- _Material for this task_
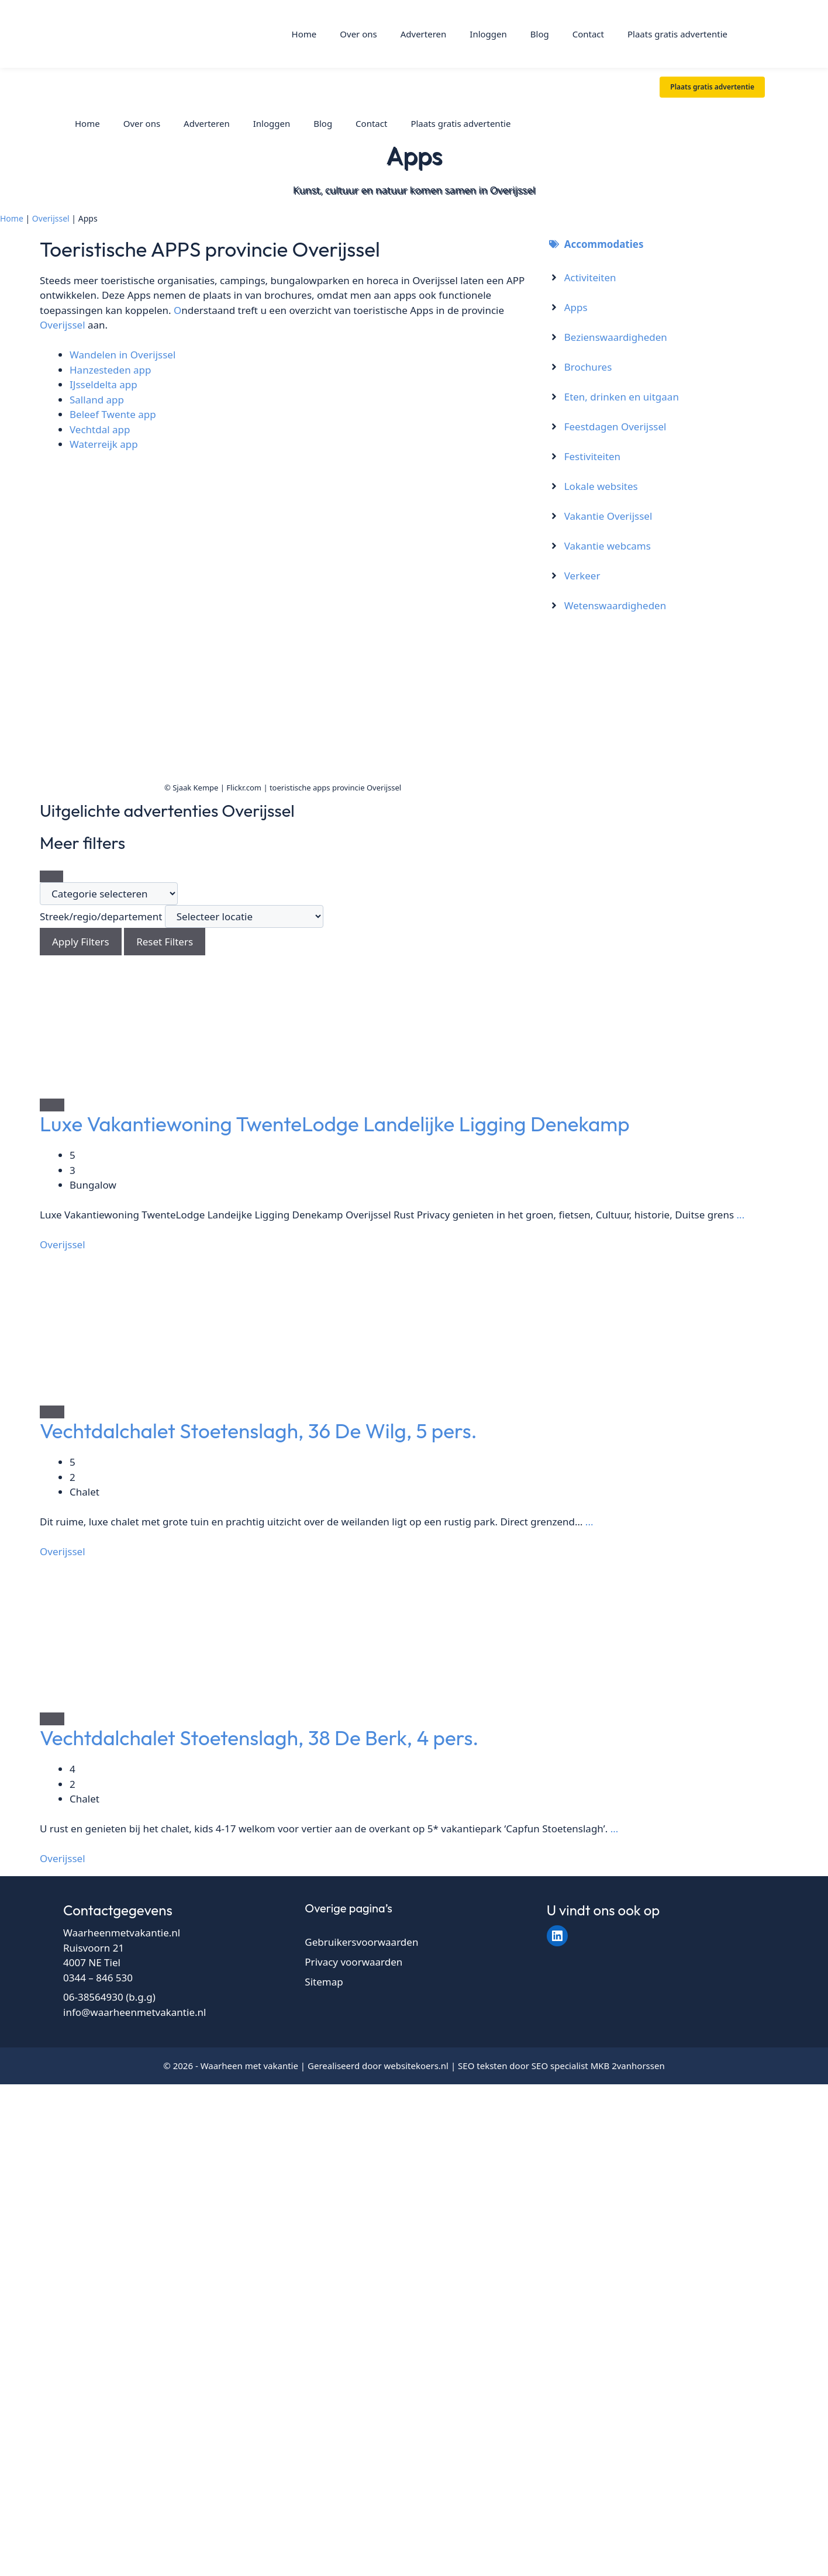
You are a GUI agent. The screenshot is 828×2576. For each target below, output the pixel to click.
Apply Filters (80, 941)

---

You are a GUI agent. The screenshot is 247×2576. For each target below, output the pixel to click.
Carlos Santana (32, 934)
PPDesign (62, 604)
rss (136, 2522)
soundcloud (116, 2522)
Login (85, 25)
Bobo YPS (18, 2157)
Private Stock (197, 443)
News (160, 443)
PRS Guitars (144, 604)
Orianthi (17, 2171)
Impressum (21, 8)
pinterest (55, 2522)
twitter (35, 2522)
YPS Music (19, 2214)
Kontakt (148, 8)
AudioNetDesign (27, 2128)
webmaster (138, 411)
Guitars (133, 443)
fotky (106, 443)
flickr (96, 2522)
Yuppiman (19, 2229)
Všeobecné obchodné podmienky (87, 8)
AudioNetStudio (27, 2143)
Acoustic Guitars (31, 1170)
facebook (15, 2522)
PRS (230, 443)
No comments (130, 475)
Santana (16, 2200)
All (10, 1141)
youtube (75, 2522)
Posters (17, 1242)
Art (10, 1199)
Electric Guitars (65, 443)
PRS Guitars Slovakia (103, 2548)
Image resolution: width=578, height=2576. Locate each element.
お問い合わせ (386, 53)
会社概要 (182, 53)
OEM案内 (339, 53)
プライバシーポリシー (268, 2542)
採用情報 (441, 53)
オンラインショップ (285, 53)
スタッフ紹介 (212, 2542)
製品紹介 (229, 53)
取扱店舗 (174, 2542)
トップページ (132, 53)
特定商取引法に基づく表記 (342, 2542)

- _The problem_
Go to the line with "News (160, 443)" in the entries above and repeat every line from there through the line with "特定商取引法に基づく表記 (342, 2542)", exactly and with no other text.

- _Answer space_
News (160, 443)
PRS Guitars (144, 604)
Orianthi (17, 2171)
Impressum (21, 8)
pinterest (55, 2522)
twitter (35, 2522)
YPS Music (19, 2214)
Kontakt (148, 8)
AudioNetDesign (27, 2128)
webmaster (138, 411)
Guitars (133, 443)
fotky (106, 443)
flickr (96, 2522)
Yuppiman (19, 2229)
Všeobecné obchodné podmienky (87, 8)
AudioNetStudio (27, 2143)
Acoustic Guitars (31, 1170)
facebook (15, 2522)
PRS (230, 443)
No comments (130, 475)
Santana (16, 2200)
All (10, 1141)
youtube (75, 2522)
Posters (17, 1242)
Art (10, 1199)
Electric Guitars (65, 443)
PRS Guitars Slovakia (103, 2548)
Image resolution: width=578, height=2576. Locate each element.
お問い合わせ (386, 53)
会社概要 (182, 53)
OEM案内 (339, 53)
プライバシーポリシー (268, 2542)
採用情報 (441, 53)
オンラインショップ (285, 53)
スタッフ紹介 (212, 2542)
製品紹介 (229, 53)
取扱店舗 (174, 2542)
トップページ (132, 53)
特定商取引法に基づく表記 (342, 2542)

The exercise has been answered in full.